→ **EXERCISE DIRECTIONS**
Please repeat the entries word for word and keep the images out.

(DATA PROVIDED Opens)

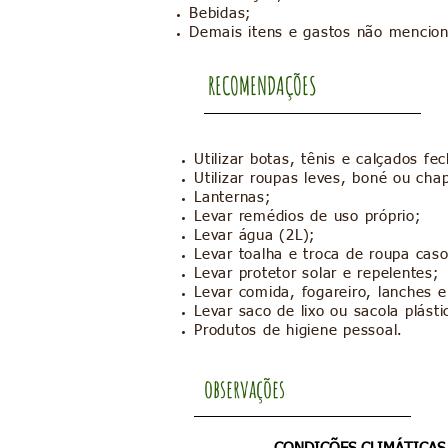
Bebidas;
Demais itens e gastos não mencio
RECOMENDAÇÕES
Utilizar botas, tênis e calçados fe
Utilizar roupas leves, boné ou cha
Lanternas;
Levar remédios de uso próprio;
Levar água (2L);
Levar toalha e troca de roupa caso
Levar protetor solar e repelentes;
Levar comida, fogareiro, lanches e
Levar saco de lixo ou sacola plásti
Produtos de higiene pessoal.
observações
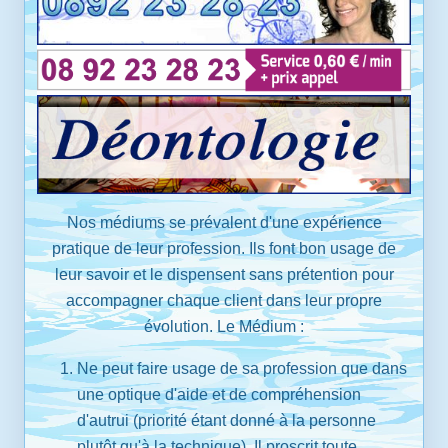
Nos médiums se prévalent d'une expérience
pratique de leur profession. Ils font bon usage de
leur savoir et le dispensent sans prétention pour
accompagner chaque client dans leur propre
évolution. Le Médium :
Ne peut faire usage de sa profession que dans
une optique d'aide et de compréhension
d'autrui (priorité étant donné à la personne
plutôt qu'à la technique). Il proscrit toute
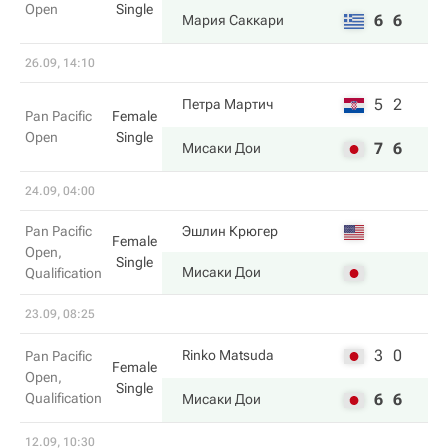
Open
Single
6
6
Мария Саккари
26.09, 14:10
5
2
Петра Мартич
Pan Pacific
Female
Open
Single
7
6
Мисаки Дои
24.09, 04:00
Pan Pacific
Эшлин Крюгер
Female
Open,
Single
Мисаки Дои
Qualification
23.09, 08:25
3
0
Rinko Matsuda
Pan Pacific
Female
Open,
Single
Qualification
6
6
Мисаки Дои
12.09, 10:30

(DATA PROVIDED Closes)

→ **SOLUTION TO THIS EXERCISE**
Bebidas;
Demais itens e gastos não mencio
RECOMENDAÇÕES
Utilizar botas, tênis e calçados fe
Utilizar roupas leves, boné ou cha
Lanternas;
Levar remédios de uso próprio;
Levar água (2L);
Levar toalha e troca de roupa caso
Levar protetor solar e repelentes;
Levar comida, fogareiro, lanches e
Levar saco de lixo ou sacola plásti
Produtos de higiene pessoal.
observações
Nos médiums se prévalent d'une expérience
pratique de leur profession. Ils font bon usage de
leur savoir et le dispensent sans prétention pour
accompagner chaque client dans leur propre
évolution. Le Médium :
Ne peut faire usage de sa profession que dans
une optique d'aide et de compréhension
d'autrui (priorité étant donné à la personne
plutôt qu'à la technique). Il proscrit toute
Open
Single
6
6
Мария Саккари
26.09, 14:10
5
2
Петра Мартич
Pan Pacific
Female
Open
Single
7
6
Мисаки Дои
24.09, 04:00
Pan Pacific
Эшлин Крюгер
Female
Open,
Single
Мисаки Дои
Qualification
23.09, 08:25
3
0
Rinko Matsuda
Pan Pacific
Female
Open,
Single
Qualification
6
6
Мисаки Дои
12.09, 10:30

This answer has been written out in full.